The U.S. Army reactivated the 6th Battalion, 31st Infantry (“The Polar Bears“) from the 7th Infantry Division based at Fort Ord, California, and the 1st Battalion, 73rd Armor, redesignating the two units as the 177th Armored Brigade (Separate), to form the Center’s primary training unit. While maintaining their regular U.S. Army organization and training standards at one level, the 177th also “fought visiting” Army units by organizing and training itself to model a standard Soviet Motorized Rifle regiment (the fictional 32nd Guards Motorized Rifle Regiment, known jokingly as “the best armored regiment in the Soviet Army”). After the 9/11 Attacks, the brigade transitioned to training for counterinsurgency warfare training (along with a similar unit at Fort Polk, Louisiana) for units headed to Iraq and Afghanistan…And now, following Vladimir Putin’s Russia reminding the world that large-scale warfare is not, in fact, a thing of the past, the Center has switched back to training for major-scale warfare against a “near-peer” opponent.

This model has worked so well as a training tool, both the U.S. Marine Corps (PDF link) and U.S. Air Force created similar training units of their own.
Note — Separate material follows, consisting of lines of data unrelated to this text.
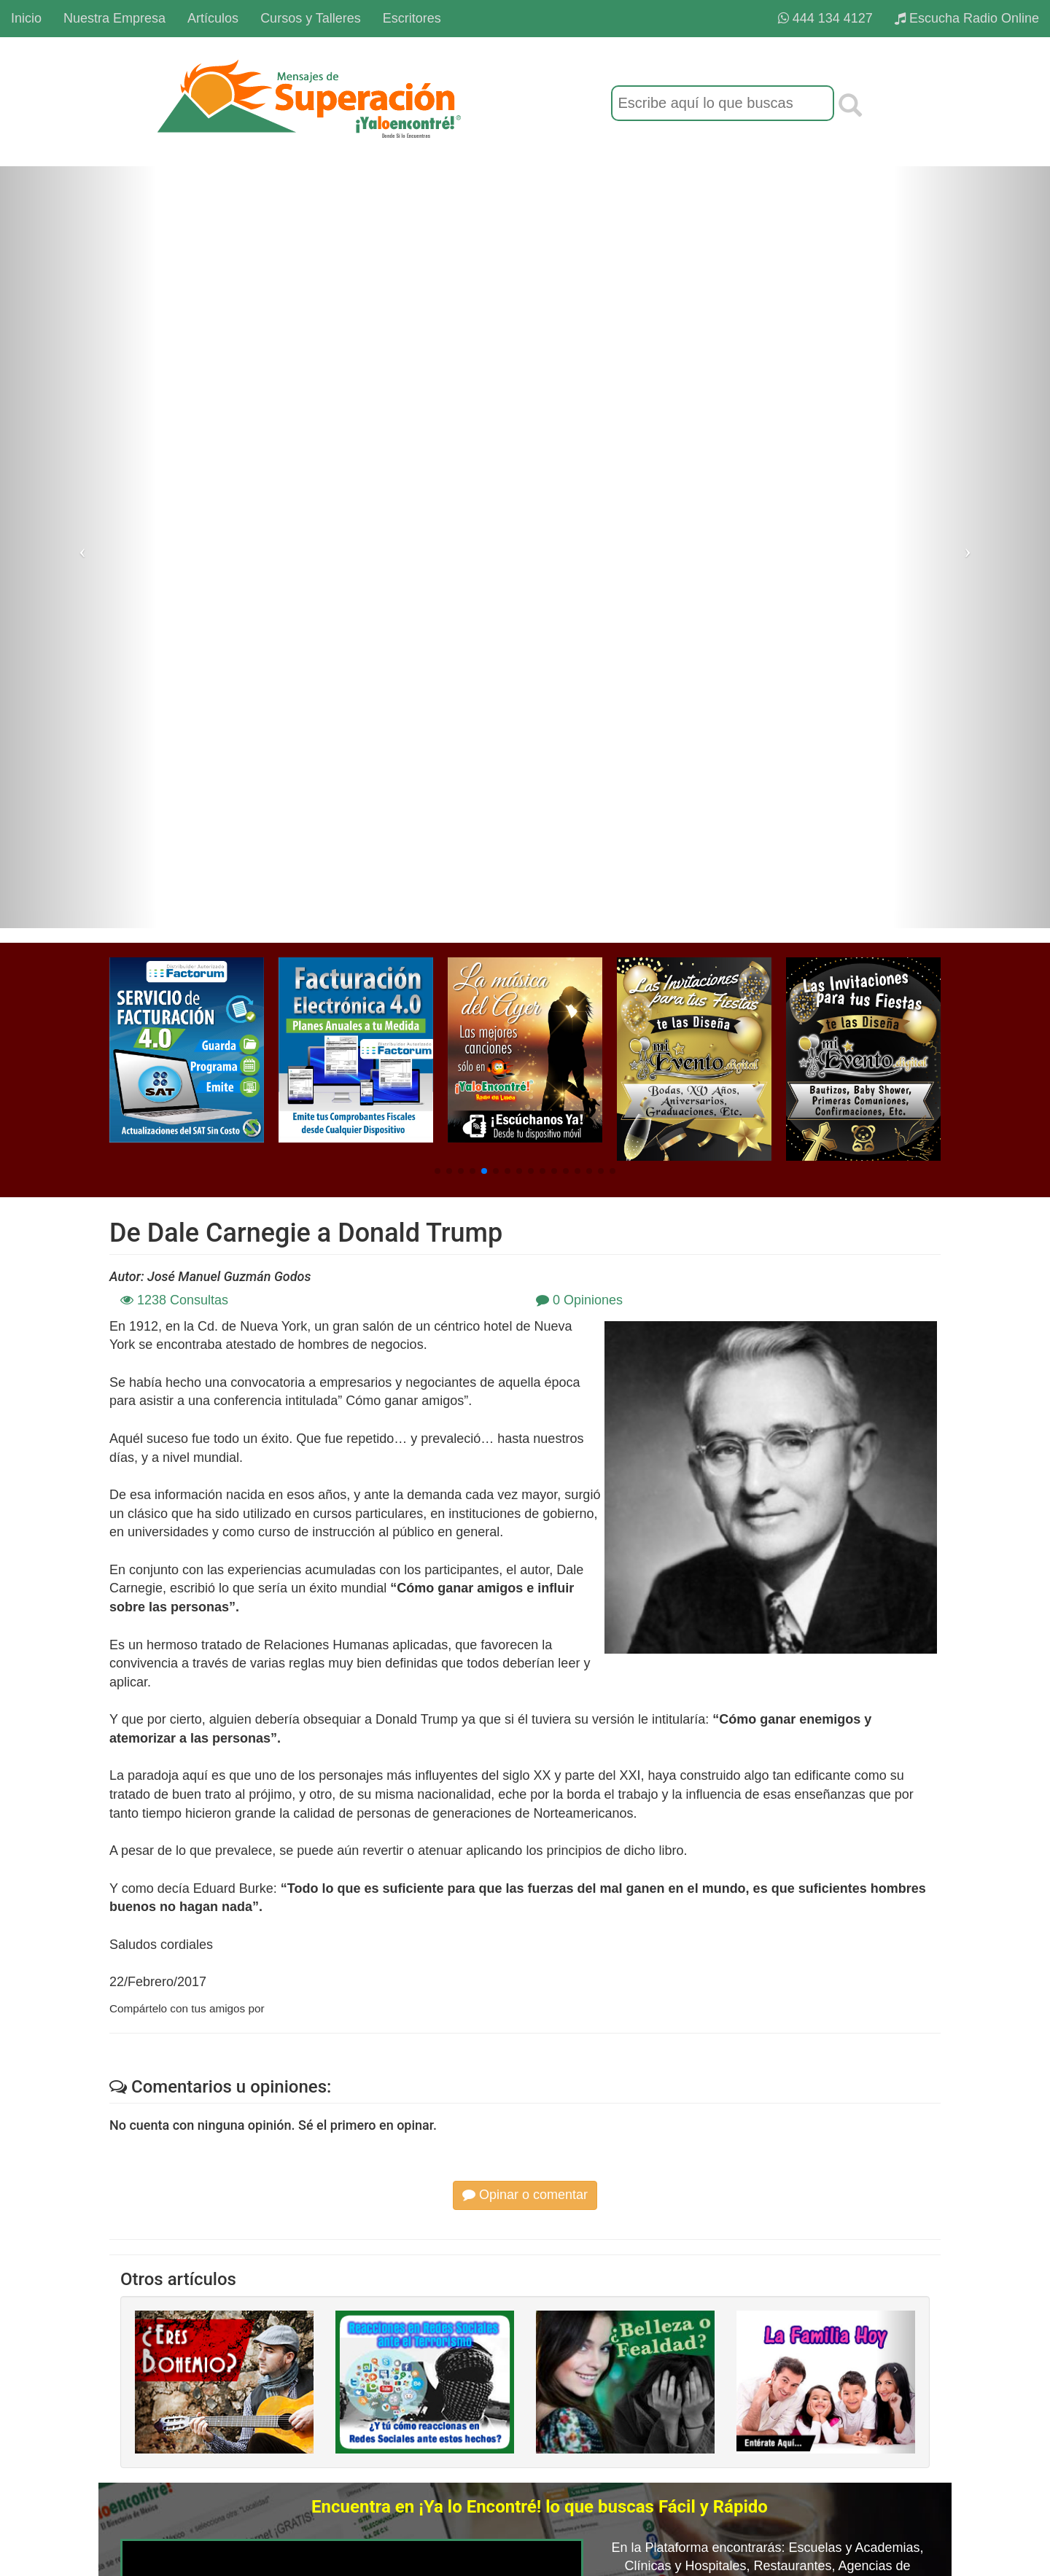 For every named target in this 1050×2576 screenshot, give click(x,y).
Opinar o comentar (525, 2194)
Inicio (26, 18)
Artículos (212, 18)
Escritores (412, 18)
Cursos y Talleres (310, 18)
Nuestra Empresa (114, 18)
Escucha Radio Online (967, 18)
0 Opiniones (579, 1300)
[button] (437, 1171)
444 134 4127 (825, 18) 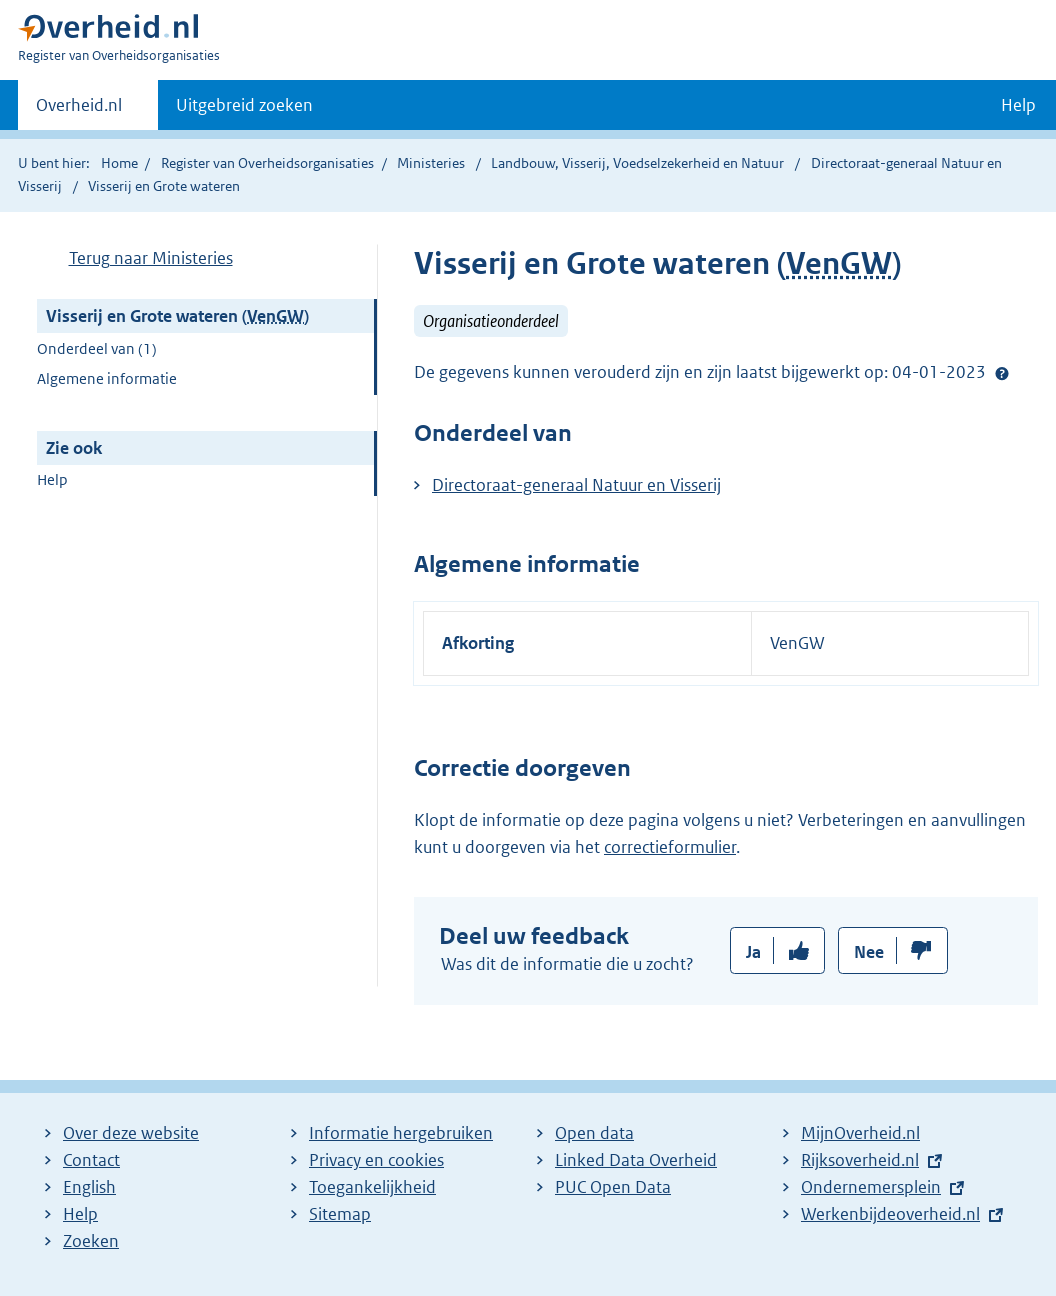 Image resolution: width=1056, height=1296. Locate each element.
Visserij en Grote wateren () (177, 316)
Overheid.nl (79, 111)
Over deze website (131, 1133)
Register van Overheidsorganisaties (267, 163)
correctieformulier (670, 847)
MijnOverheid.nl (860, 1133)
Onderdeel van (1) (97, 348)
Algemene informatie (107, 378)
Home (119, 163)
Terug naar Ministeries (151, 258)
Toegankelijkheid (372, 1187)
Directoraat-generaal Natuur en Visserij (576, 485)
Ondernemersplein (871, 1187)
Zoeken (91, 1241)
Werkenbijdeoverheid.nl (890, 1214)
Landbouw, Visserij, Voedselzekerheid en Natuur (639, 163)
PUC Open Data (613, 1187)
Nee (869, 952)
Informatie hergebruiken (401, 1133)
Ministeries (431, 163)
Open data (594, 1133)
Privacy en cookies (376, 1160)
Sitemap (340, 1214)
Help (52, 479)
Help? (1002, 373)
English (89, 1187)
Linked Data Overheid (636, 1160)
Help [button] (1018, 105)
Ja (753, 952)
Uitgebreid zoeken (244, 105)
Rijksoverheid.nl (860, 1160)
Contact (91, 1160)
So far, the U.S. Navy seems to be the only holdout.

For the casual reader, much of the background information and training materials are available online for free, courtesy of the U.S. Army, via its ODIN website, part of the Training & Doctrine Command (TRADOC), where you can explore the challenges of fictional nations like Atropia, or Olvana. (For an alternate wargame setting, based in a fictional Latin American country – once used by Great Britain as a wargame exercise – see the MapSymbs website.)
While notionally interesting, the foregoing history of recent developments in military training is something that people need to know. The gaming environment is not all about cartoon ‘first-person shooters’, played by bored kids in their parents’ basements. Wargaming simulations have been, and continue to be, one of the most valuable pieces in the training toolbox.
And this Marine doffs his cover to the Army, for getting that right.